Malaria infections, primarily in sub-Saharan Africa, are responsible for the deaths of some 200,000 newborns and 10,000 new mothers each year. The parasitic illness can also cause miscarriage and premature birth, increasing the risk of death. There are low cost, lifesaving interventions to prevent infection, yet, according to a new study, there are significant barriers to implementing them.
For the past 20 years, the World Health Organization (WHO) has recommended that pregnant women in areas with high rates of malaria receive insecticide-treated bed nets and periodic doses of a cheap drug to prevent the disease.
Yet, despite relatively high attendance at clinics for expectant mothers and their newborns throughout sub-Saharan Africa, statistics show that just a little over 21 percent of women are receiving intermittent preventive treatment in pregnancy, or IPT, and fewer than 40 percent of them are being given protective bed nets.
Jenny Hill of the Liverpool School of Tropical Medicine is program manager for a research partnership called the Malaria and Pregnancy Consortium.
Hill says an analysis of 99 studies found a number of barriers to malaria prevention, including unclear policy and guidance from government ministers and health care officials and, at the clinical level, lack of clean water, drug shortages and confusion about procedures for administering IPT.
“They were unclear on when to give it in terms of gestational age of pregnancy and whether it could be given to women on an empty stomach, whether it should be given under observation in clinics, and so on and so forth,” she said. “So quite a few of those barriers were around lack of clear policy and guidance.”
The WHO recommends that expectant women receive IPT during regular visits to pre-natal clinic, usually around four times in the course of a pregnancy.
Free intermittent preventive treatment of pregnancy is the policy in 37 countries across the region, according to Hill.
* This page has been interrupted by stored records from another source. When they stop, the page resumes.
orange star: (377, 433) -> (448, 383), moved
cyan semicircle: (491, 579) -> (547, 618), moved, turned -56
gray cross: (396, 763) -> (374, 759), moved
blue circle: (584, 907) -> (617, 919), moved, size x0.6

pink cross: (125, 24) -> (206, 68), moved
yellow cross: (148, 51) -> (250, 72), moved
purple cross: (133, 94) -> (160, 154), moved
Yet, investigators found pre-natal clinics, known as ANCs, posed economic obstacles which discouraged women from coming back.
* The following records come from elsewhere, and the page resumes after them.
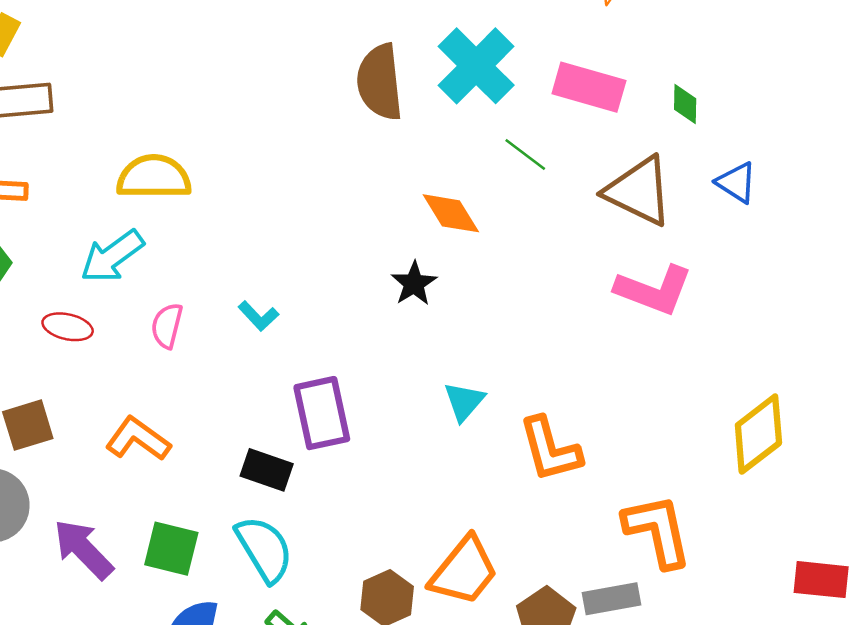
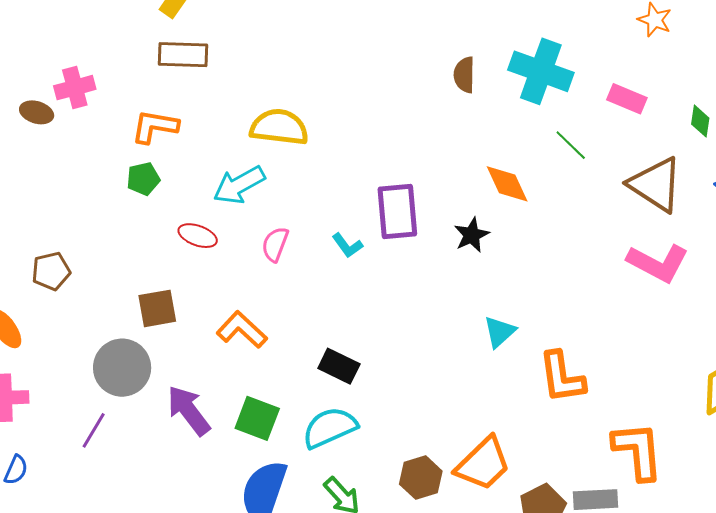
cyan cross: (476, 66) -> (541, 71), turned -32
brown semicircle: (380, 82) -> (464, 75), size x0.6
pink rectangle: (589, 87) -> (627, 99), size x0.7
purple rectangle: (322, 413) -> (397, 212), moved
cyan semicircle: (264, 549) -> (330, 428), turned -90

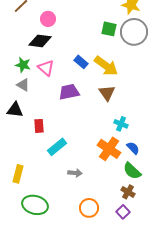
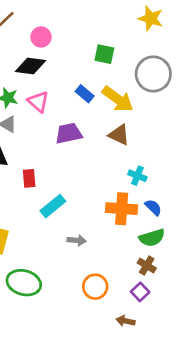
green square: (109, 29) -> (104, 54), moved
gray circle: (134, 32) -> (153, 74), moved
brown triangle: (107, 93) -> (119, 135), turned -30
orange cross: (109, 149) -> (122, 209), turned -30
green semicircle: (132, 171) -> (152, 238), turned -60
“When they arrive at the clinic for a first ANC visit they have to register, and that requires a registration,” she said. “And there are also fees around getting lab tests and around some drugs.”
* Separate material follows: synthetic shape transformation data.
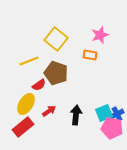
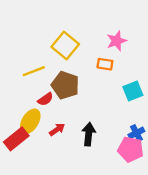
cyan square: (104, 113) -> (133, 91), moved
red rectangle: (23, 127) -> (16, 139), moved

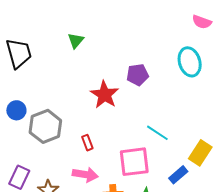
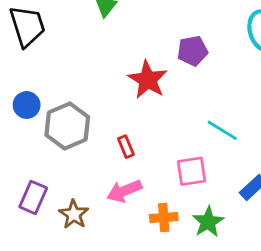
pink square: (134, 162) -> (192, 171), size x0.7
pink arrow: (85, 175) -> (124, 191), turned 150

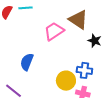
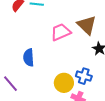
blue semicircle: (27, 62) -> (29, 58), turned -36

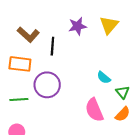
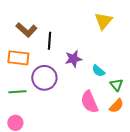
purple star: (78, 26) -> (73, 59), moved

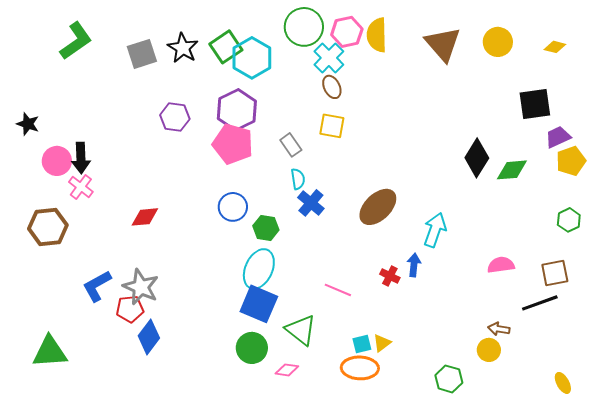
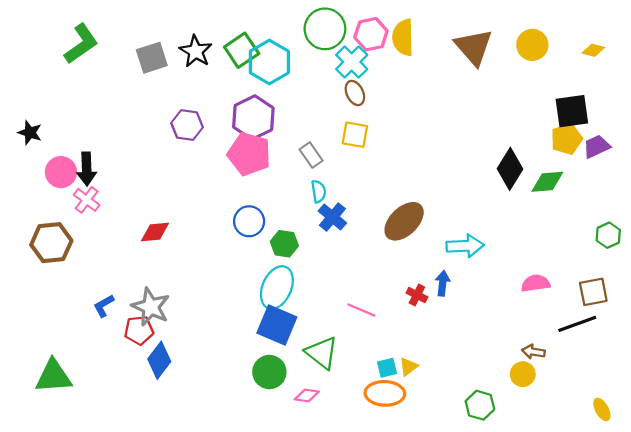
yellow pentagon: (571, 161) -> (567, 139), moved
cyan arrow: (435, 230) -> (465, 246), turned 68
blue L-shape: (97, 286) -> (104, 306), size x0.7

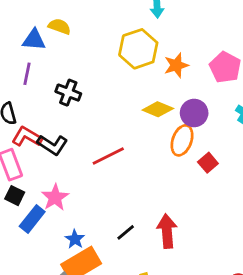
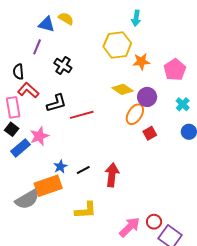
black L-shape: (52, 145) -> (56, 103), moved, turned -60
blue star: (75, 239) -> (60, 167), moved

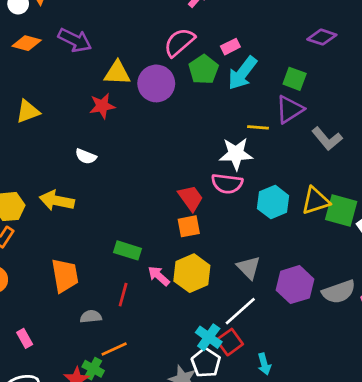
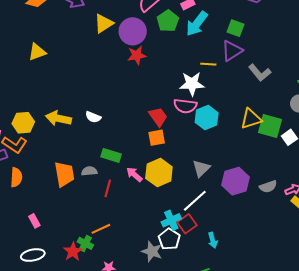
yellow triangle: (117, 73) -> (104, 23), turned -35
red star: (102, 106) -> (137, 55), moved
white semicircle: (86, 156) -> (93, 117), moved
cyan hexagon: (273, 202) -> (207, 118), moved
gray triangle: (249, 267) -> (201, 168), turned 30
gray semicircle: (339, 292) -> (268, 187), size x0.7
gray semicircle: (91, 317) -> (89, 171), moved
cyan cross: (209, 337) -> (171, 220), turned 30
Hill says countries can reduce the number of deaths and pre-term births due to malaria by ensuring the WHO policy on IPT is fully implemented, earmarking more money for drugs so there’s no shortage, and publicizing the importance of malaria prevention among women at highest risk for the parasitic illness.
“They are very powerful interventions that could go a long way to reducing the burden of malaria and improving the outcomes, both in pregnant women and their infants,” she said.
An analysis of maternal and infant malaria prevention measures is published in the journal PLoS Medicine.